Tom April 26, 2011 at 9:27 am

The McMansions are still nice to live in, and Pets.com died a quick death. No one is riding the train and it’ll be around for years operating at a loss. Much like what the trains Obama proposed would have if the Governors (of Ohio and a couple of other states) hadn’t stepped in and acted like grownups.

Back to Pets.com, most people don’t realize that capitalism’s best feature is the swift death of unproductive ventures.

curmudgeonly troll April 26, 2011 at 9:52 am

China has no oil, and the east coast is densely populated… people will be riding trains for a long time too.

Boils down to whether you think a better response to financial crisis was dropping rates to zero and re-inflating bubbles, or running a fiscal deficit to build infrastructure.
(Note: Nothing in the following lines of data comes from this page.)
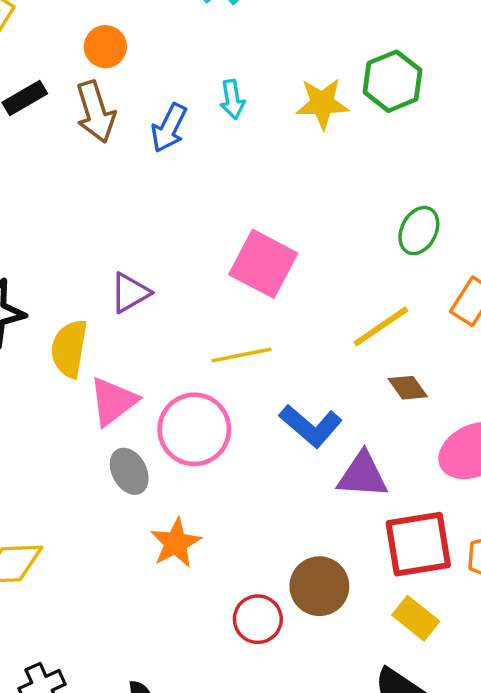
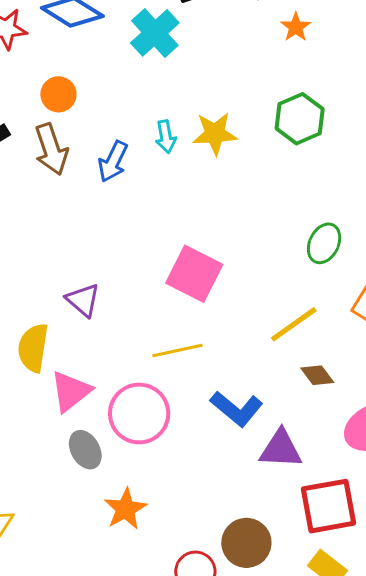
yellow star: (322, 103) -> (215, 134), moved
purple triangle: (130, 293) -> (83, 300), turned -48

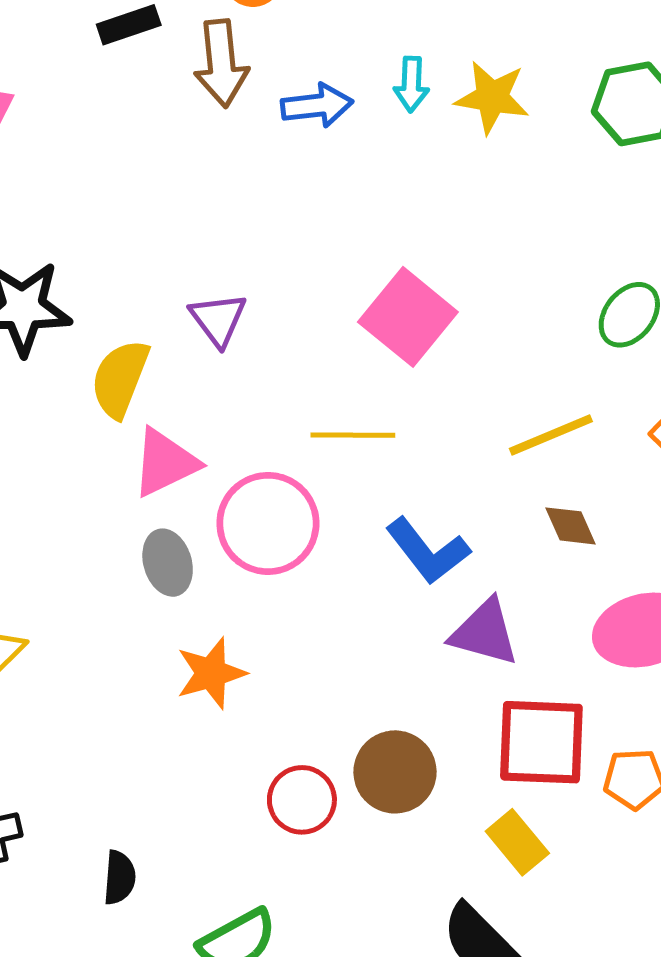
blue arrow: (113, 161) -> (317, 105), turned -135

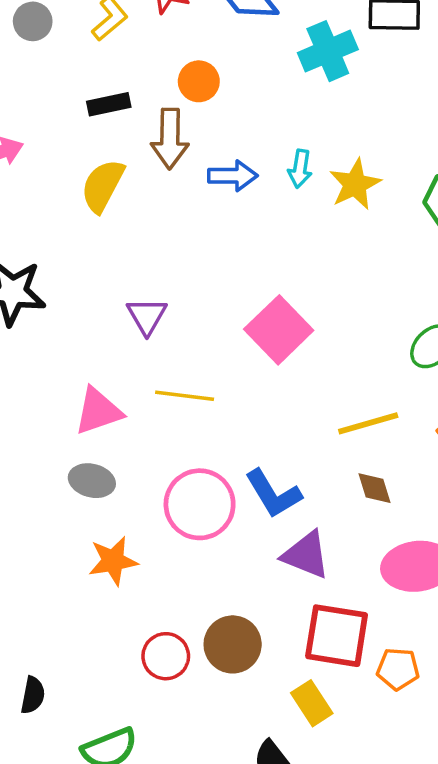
yellow star: (492, 97) -> (355, 184), turned 30
yellow semicircle: (120, 379) -> (103, 186), moved
yellow line: (353, 435) -> (185, 396), moved
pink circle: (268, 523) -> (200, 504), moved
gray ellipse: (168, 563) -> (92, 481), turned -66

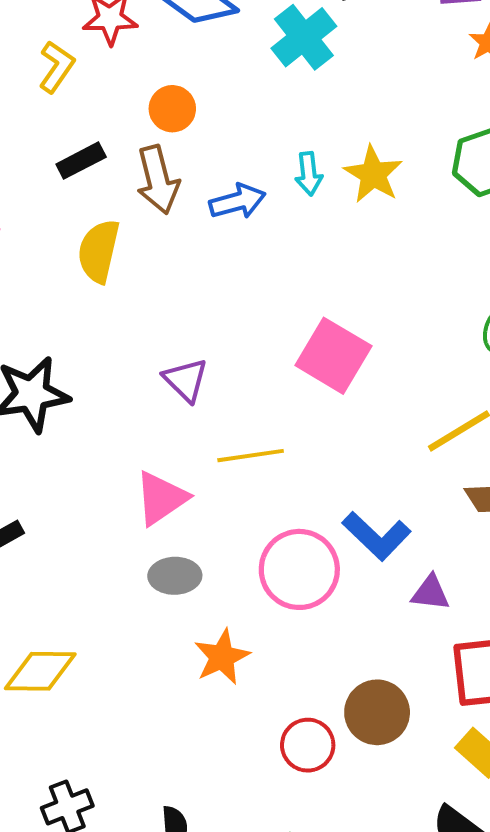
purple triangle: (306, 555) -> (430, 593), size x0.7

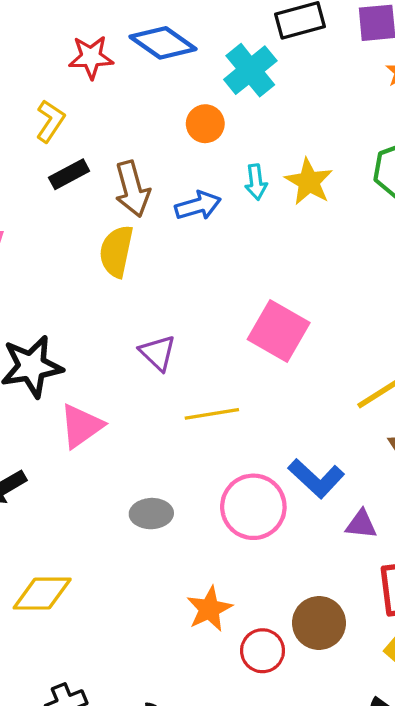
yellow L-shape: (57, 67) -> (50, 121), moved
orange circle: (172, 109) -> (205, 124), moved
yellow semicircle: (99, 251) -> (116, 251), moved
pink triangle: (161, 498) -> (81, 426), moved
orange star: (222, 657) -> (209, 609), moved

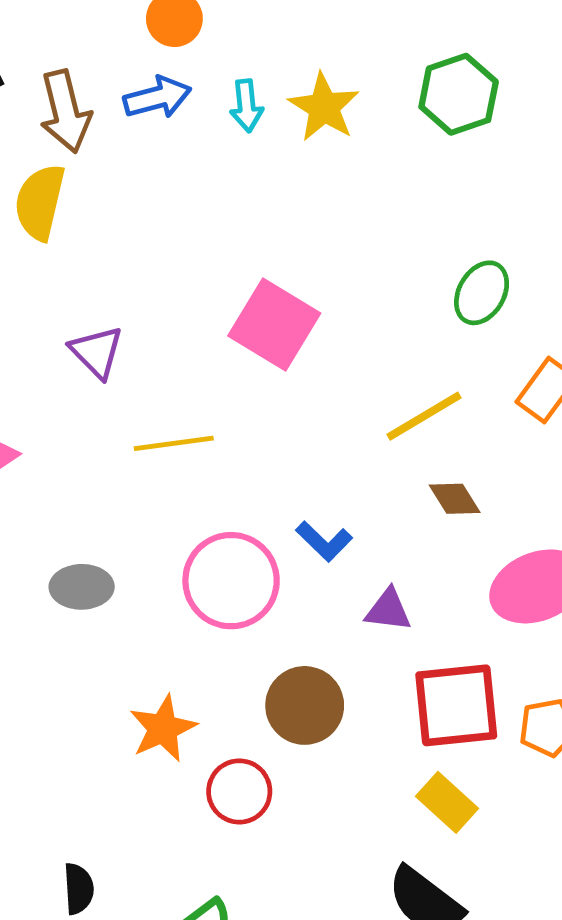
blue arrow: (198, 206) -> (157, 97), moved
blue L-shape: (316, 478) -> (324, 541), size x0.7
brown circle: (319, 623) -> (305, 705), moved

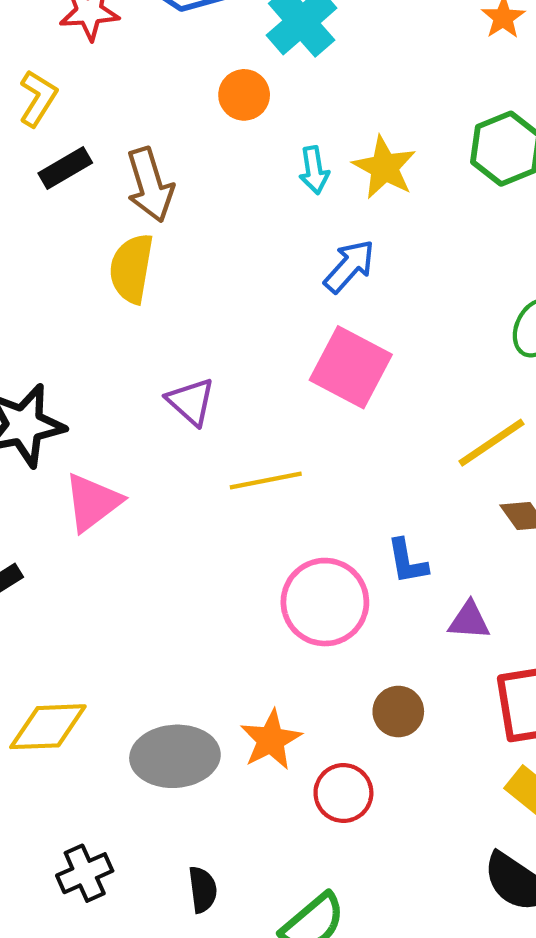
blue arrow: (157, 97) -> (349, 266), moved, turned -30
blue L-shape: (324, 541) -> (407, 561), turned 39
gray ellipse: (82, 587) -> (175, 756), moved, size x1.5
brown circle: (305, 705) -> (398, 712), size x0.7

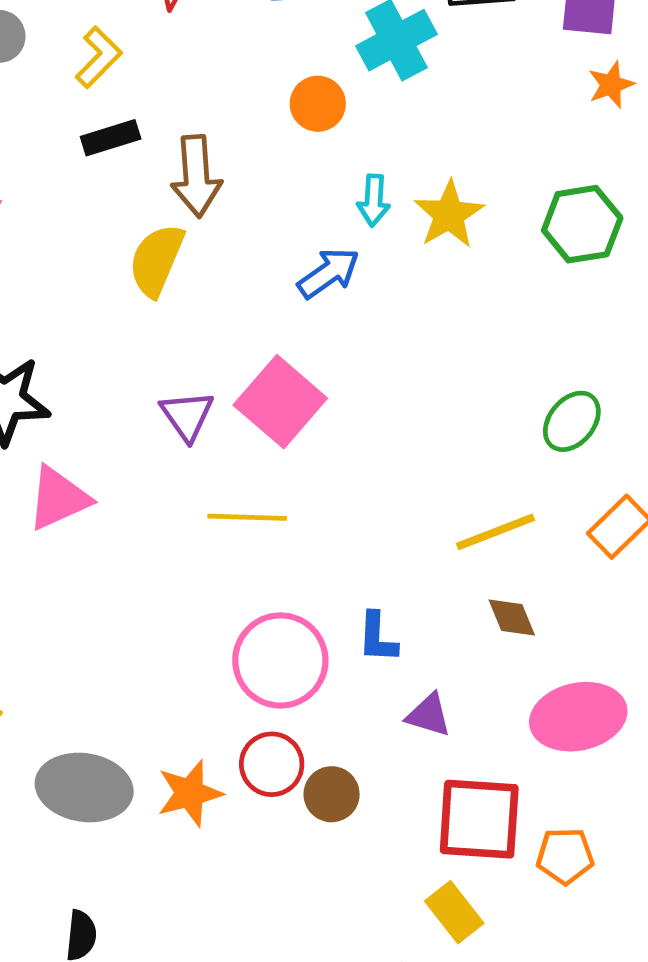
blue arrow: (349, 266) -> (329, 273), moved
pink square: (351, 367) -> (280, 402), moved
red circle: (343, 793) -> (272, 764), moved

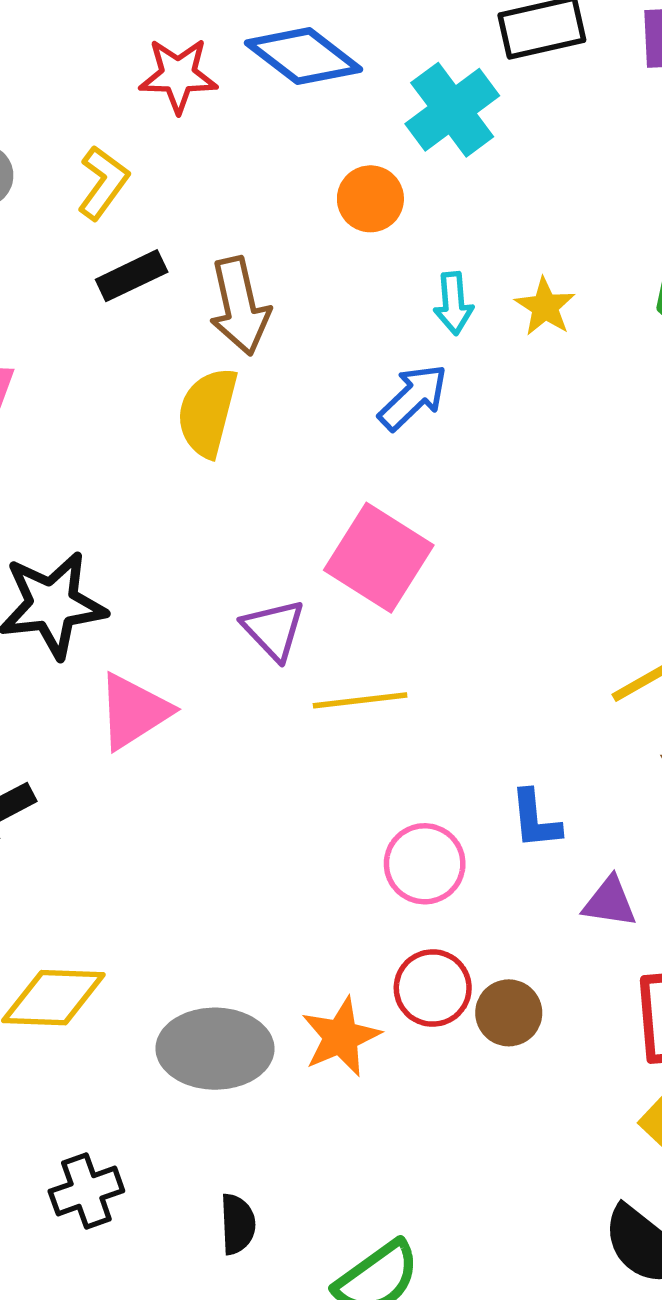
yellow star: (449, 215) -> (545, 307), size x0.7
purple triangle: (187, 416) -> (274, 630), moved
pink circle: (280, 660) -> (425, 864), size x0.7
I suspect both will result in capital misallocation.

This article seems to assume much which is not yet in evidence (mostly due to China’s opaqueness), for instance that a major part of the money was embezzled, the construction is shoddy, trains are running empty (they’ve been sold out when I wanted to travel on them) and it is running a vast operational deficit.

One man’s market discipline is another’s short-term focus.

Sbard April 26, 2011 at 5:58 pm

They’ll be riding trains, but many of them would rather ride the old, slow trains than the modern, high-speed ones that have fares over seven times higher.

...

Scott Sumner April 26, 2011 at 10:35 am

1. High speed rail probably would not work in America.

2. China’s high speed rail program was probably a mistake, at this stage of its development. Lots of money was wasted.

But . . . the article also hints at why it might be seen as a success in 20 years. Beijing to Tianjin (a train I’ve taken) is 30 very comfortable minutes by train and 2 miserable hours by bus. The prices are $9 by train and $5.40 by bus. The poor Chinese quite naturally prefer the bus. But what about in 20 years, when Beijing and Tianjin are prosperous cities. Which form of transport will look more appealing when China’s a developed country with the sort of wages paid in Japan, or even Korea/Taiwan?

The article mentions that in France only the Paris-Lyon line is profitable. Imagine a country with 20 Paris-sized cities, each a few hundred miles apart.

Too soon, too fancy for China’s stage of development, but in the end something like this system might have made sense.